[[ INFORMATION SHOWN, beginning ]]
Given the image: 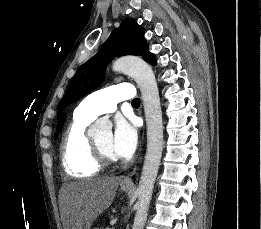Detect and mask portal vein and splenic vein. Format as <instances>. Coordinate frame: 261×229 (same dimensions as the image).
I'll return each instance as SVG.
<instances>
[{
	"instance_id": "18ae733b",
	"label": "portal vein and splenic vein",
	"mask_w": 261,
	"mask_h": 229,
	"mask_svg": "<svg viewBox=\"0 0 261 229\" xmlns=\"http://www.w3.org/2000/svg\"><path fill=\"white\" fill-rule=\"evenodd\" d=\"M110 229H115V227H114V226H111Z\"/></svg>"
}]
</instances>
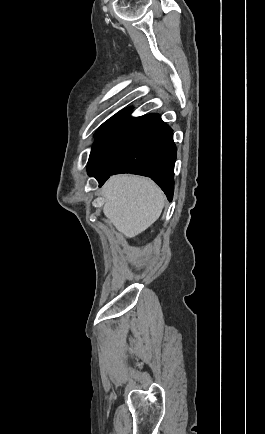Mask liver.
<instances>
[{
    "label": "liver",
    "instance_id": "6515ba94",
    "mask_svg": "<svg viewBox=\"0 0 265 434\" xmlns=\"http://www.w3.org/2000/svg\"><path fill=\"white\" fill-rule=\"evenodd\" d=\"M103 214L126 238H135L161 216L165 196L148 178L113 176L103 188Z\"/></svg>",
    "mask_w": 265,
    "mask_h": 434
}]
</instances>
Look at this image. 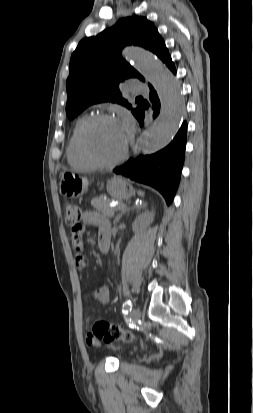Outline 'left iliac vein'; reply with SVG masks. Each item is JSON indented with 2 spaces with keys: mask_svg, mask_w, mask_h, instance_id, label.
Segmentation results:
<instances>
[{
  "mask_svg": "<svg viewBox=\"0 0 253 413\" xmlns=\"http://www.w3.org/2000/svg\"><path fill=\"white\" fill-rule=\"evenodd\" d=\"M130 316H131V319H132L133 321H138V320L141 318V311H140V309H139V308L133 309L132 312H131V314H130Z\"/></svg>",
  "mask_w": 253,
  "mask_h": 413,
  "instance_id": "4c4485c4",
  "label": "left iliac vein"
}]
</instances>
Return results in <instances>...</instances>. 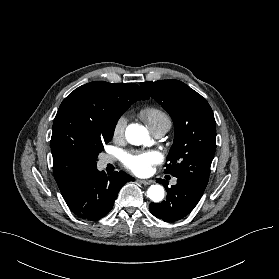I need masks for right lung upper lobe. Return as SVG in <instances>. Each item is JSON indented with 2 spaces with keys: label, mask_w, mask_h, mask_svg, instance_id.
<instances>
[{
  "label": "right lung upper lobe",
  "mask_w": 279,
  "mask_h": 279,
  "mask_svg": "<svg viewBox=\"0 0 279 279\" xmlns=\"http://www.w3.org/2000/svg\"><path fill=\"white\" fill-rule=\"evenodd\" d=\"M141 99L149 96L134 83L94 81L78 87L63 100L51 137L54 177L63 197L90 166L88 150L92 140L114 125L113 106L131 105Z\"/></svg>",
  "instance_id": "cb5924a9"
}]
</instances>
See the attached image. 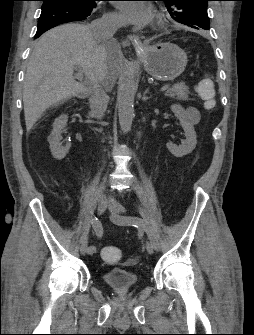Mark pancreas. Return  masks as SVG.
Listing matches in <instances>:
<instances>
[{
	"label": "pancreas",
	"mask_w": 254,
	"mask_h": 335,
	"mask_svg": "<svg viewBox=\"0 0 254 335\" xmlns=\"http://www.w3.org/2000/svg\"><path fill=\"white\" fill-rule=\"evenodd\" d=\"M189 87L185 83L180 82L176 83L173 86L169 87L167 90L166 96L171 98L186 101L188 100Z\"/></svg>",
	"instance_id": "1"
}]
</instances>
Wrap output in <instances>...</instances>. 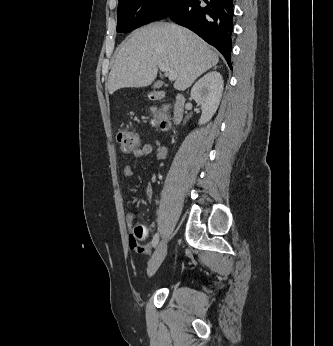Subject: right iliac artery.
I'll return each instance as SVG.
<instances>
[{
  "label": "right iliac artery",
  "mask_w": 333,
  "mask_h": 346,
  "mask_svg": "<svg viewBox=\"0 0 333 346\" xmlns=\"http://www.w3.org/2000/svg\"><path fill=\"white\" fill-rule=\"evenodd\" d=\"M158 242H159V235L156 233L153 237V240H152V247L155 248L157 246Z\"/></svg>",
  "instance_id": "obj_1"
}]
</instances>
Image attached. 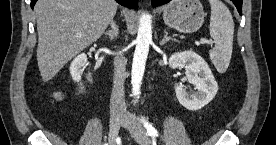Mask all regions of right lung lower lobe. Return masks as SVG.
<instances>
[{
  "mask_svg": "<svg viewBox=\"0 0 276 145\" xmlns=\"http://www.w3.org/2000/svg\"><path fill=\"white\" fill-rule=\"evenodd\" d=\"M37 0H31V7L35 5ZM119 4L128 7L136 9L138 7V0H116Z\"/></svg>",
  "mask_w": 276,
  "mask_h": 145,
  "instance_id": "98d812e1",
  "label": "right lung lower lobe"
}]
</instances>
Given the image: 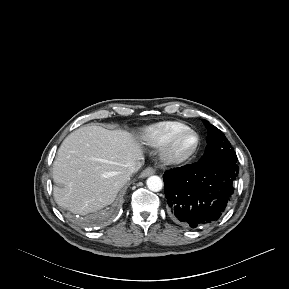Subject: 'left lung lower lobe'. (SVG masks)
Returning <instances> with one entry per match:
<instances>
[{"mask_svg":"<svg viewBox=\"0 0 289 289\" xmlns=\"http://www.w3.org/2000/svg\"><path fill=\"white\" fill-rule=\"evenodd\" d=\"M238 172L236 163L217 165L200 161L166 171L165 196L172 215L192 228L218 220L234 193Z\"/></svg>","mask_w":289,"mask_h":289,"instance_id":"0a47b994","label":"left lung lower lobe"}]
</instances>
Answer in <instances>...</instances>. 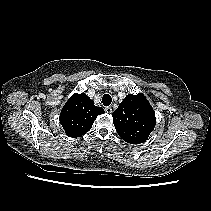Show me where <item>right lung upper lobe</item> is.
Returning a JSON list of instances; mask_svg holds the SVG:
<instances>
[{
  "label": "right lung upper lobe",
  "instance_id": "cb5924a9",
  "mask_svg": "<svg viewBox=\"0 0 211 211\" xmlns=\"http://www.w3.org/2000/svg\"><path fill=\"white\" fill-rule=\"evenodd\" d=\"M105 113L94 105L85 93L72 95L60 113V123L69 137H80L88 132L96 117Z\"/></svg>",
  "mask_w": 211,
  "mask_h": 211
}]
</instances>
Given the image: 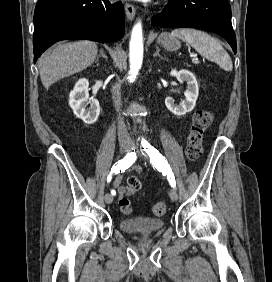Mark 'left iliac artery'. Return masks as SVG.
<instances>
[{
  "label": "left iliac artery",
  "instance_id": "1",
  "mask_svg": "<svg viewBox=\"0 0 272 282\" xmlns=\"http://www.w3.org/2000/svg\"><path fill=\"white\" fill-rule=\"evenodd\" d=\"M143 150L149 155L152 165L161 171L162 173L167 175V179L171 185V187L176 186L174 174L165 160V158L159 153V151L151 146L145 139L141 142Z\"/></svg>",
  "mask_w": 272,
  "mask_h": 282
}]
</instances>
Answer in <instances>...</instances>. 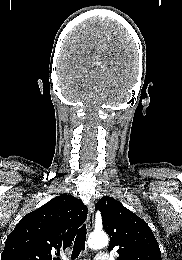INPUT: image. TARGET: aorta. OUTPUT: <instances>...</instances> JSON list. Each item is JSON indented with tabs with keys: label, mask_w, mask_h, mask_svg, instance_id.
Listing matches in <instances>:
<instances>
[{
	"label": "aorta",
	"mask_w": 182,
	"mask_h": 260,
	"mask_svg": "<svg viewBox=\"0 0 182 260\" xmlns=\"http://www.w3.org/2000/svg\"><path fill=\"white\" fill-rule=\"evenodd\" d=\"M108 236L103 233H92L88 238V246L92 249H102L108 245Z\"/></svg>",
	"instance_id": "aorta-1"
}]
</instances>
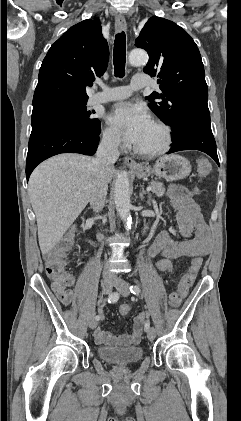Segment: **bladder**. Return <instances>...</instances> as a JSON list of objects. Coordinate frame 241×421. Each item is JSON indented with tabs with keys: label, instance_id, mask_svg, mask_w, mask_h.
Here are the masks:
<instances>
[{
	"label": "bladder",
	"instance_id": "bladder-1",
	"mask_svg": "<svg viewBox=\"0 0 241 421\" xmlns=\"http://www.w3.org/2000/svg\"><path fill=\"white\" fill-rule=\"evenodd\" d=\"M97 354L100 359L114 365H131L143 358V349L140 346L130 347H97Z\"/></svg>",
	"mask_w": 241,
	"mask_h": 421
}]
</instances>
[[ INFORMATION SHOWN, end ]]
#### TO DO:
Leave out the pictures, and write out exactly the lines from the line containing "Segment: **bladder**. Return" through the end of the records above.

#### ANSWER SPACE:
Segment: **bladder**. Return <instances>...</instances> as a JSON list of objects. Coordinate frame 241×421. Each item is JSON indented with tabs with keys: label, instance_id, mask_svg, mask_w, mask_h.
Here are the masks:
<instances>
[{
	"label": "bladder",
	"instance_id": "bladder-1",
	"mask_svg": "<svg viewBox=\"0 0 241 421\" xmlns=\"http://www.w3.org/2000/svg\"><path fill=\"white\" fill-rule=\"evenodd\" d=\"M97 354L100 359L114 365H131L143 358V349L140 346L130 347H97Z\"/></svg>",
	"mask_w": 241,
	"mask_h": 421
}]
</instances>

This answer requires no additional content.